As we approached the house Harry appeared in the woods coming up from the lake, carrying strings of charred, brown fish. He waved them at us. ‘How’s about some smoked trout chowder?’

‘The police were here, Harry.’ I glanced down the hill, gauging the distance of his fish house to the main cabin. It was possible he hadn’t heard them, especially since they’d walked over instead of driving.

He didn’t comment on it, didn’t even seem interested that the police had been here. Instead he pulled open the cabin door and let it thwack against the siding. ‘Come on, you can chop some onions.’

The pain started getting the better of me as we helped Harry prepare dinner, so I changed the bandage and took half a pill. I didn’t want to be foggy or jeopardize the absolute clarity the gun had given me, but I also couldn’t be crumpled in pain on the couch while Lucas disappeared into the wilderness, either. He might suspect enough to never emerge again.

I peeked around the blanket hanging over the front window every ninety seconds and stopped cold whenever I heard an engine in the distance.

‘We go tonight, after Harry’s asleep,’ I murmured as we set the table, my attention deliberately focused on laying spoons one by one at each chair.

Lucas paused, holding chipped mugs of water.

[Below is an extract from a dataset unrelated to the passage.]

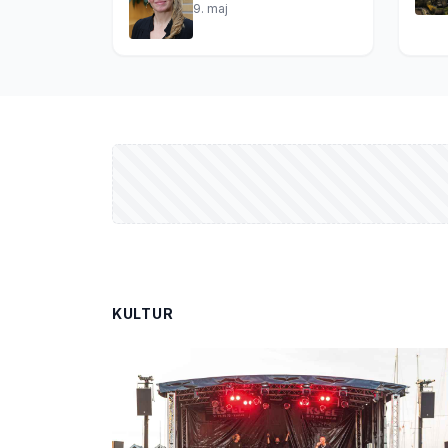
9. maj
KULTUR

He wanted me to look at him, to let him in, but I couldn’t. Finally, after I took the water out of his hands and finished the place settings, he whispered. ‘I don’t know where we are, in relation to him.’

That turned out to be no problem. Harry was happy to produce a tattered old Boundary Waters map as we ate chowder, pointing out his favorite fishing spots. Lucas studied our location and let his eyes move over the terrain, jumping from lake to lake, finding our route. He nodded almost imperceptibly after handing it back, while I stirred the congealing contents of my bowl. The food was good, but I had no appetite, no interest in anything besides the comfort of metal against my ankle. The gun, which I’d transferred to my boot in the bathroom, had absorbed so much body heat that now it was warming me.

After dinner, we moved to the couch – Harry relaxing on one side while Lucas and I sat rigidly on the other. Harry flipped the TV on and we watched a reality show that I absorbed absolutely nothing from, instead watching the clock with obsessive focus, and waiting for Harry to get tired. As soon as the show ended, the local news came on.

My entire body jumped as Lucas’s face filled the screen.